Most people can learn how to do a task by seeing someone else do it just once. Robots that are intended to learn by copying people, on the other hand, usually require several human examples before they can successfully repeat the desired behaviour. Researchers claim to have been able to teach robots to perform new activities by seeing a single human example using meta-learning techniques. However, these learning strategies frequently necessitate the collection of real-world data, which can be time-consuming. To address this issue, a team of Imperial College London scholars has created a novel method for robots to learn one-shot imitation.
Task-embedded control networks (TecNets) are methods that allow artificial agents to learn how to accomplish tasks from a single or several demonstrations, as well as artificially manufactured training data. During the robot’s training, the researchers’ method does not necessitate any interaction with real humans. Instead, the system uses TechNets to infer control policies, with human examples included that can condition a given control policy and, in turn, enable one-shot imitation learning.

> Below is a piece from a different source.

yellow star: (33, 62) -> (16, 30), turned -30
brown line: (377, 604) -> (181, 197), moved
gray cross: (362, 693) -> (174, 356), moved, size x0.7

What is Imitation Learning?
Imitation learning (IL) aims to imitate human behaviour in a certain activity. By learning a mapping between observations and actions, an agent (a learning machine) can be taught to accomplish a task based on demonstrations. The concept of teaching by imitation has been around for a long time; but, because of recent breakthroughs in computing and sensing and a rising need for intelligent applications, the field is gaining traction. It makes it easier to teach complicated activities to students who have an only rudimentary knowledge of the skills.

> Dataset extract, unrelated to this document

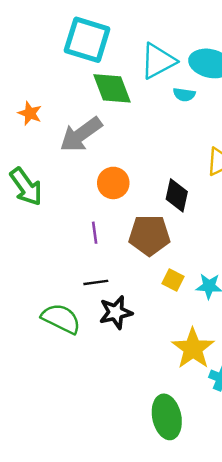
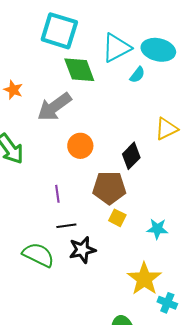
cyan semicircle: (184, 95) -> (137, 75), turned -60
black diamond: (177, 195) -> (131, 156), turned 32
purple line: (95, 233) -> (57, 194), moved
yellow square: (173, 280) -> (117, 218), moved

Without the requirement for explicit programming or task-specific reward functions, generic imitation learning methods might possibly simplify the problem of teaching a task to that of presenting demonstrations. Modern sensors can quickly collect and transmit large amounts of data, and processors with tremendous computing capacity can quickly analyse the sensory input and convert it to actions. This opens the door to a wide range of AI applications that require real-time observation and reaction, including humanoid robots, self-driving cars, human-computer interaction, and computer games, to mention a few. On the other hand, learning by imitation necessitates the use of specific algorithms to learn models successfully and reliably.
Benefits of IL
Using deep neural networks (DNNs), several “recent” algorithms, such as generative adversarial imitation learning, have successfully learned human decision-making techniques from their behaviour data. However, such DNN-based models are “black box” models, making it difficult to explain what information the models have learnt from humans and how they make such decisions, which has not been addressed in imitation learning literature.

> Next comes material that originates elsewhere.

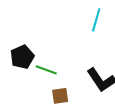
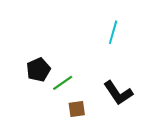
green line: (46, 70) -> (63, 83), turned -55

Generic imitation learning approaches could help solve the difficulty of training a task to deliver examples without requiring explicit programming or the creation of task-specific reward mechanisms. In a restricted number of use scenarios, generative adversarial imitation learning (GAIL) has shown “tremendous effectiveness, especially when paired with neural network parameterisation,” according to several research articles. GAIL, unlike reinforcement learning, learns the policy and reward function from a demonstration by a human expert.
GAIL is an Inverse Reinforcement Learning (IRL) algorithm. It is built on generative adversarial networks, as the name suggests (GANs). GAIL is an imitation learning algorithm that is not based on a model. When compared to other model-free methods for emulating complicated behaviours, this algorithm has shown substantial performance advantages, especially in big, high-dimensional environments. Despite promising results, the GAIL theory remains mostly unknown. Indeed, it appears to presume that all of the demonstrations come from a single expert and that the demonstrations cannot be extracted.
Conclusion
Given everything, adversarial approaches have been demonstrated to be unstable and can take a long time to converge in the presence of small amounts of data. Some authors who pioneered the Adversarial Inverse Reinforcement Learning (AIRL) argue that GAIL “fails to generalise to varied environments’ dynamics.” According to their findings, AIRL is more resistant to changes in the dynamics of the environment. The London researchers are now aiming to look into other acts that robots could be taught using their method. Human actions can be transmitted from simulation to reality in a variety of ways. There will be a lot more in the near future. These developments will rely heavily on the efforts of Indian researchers.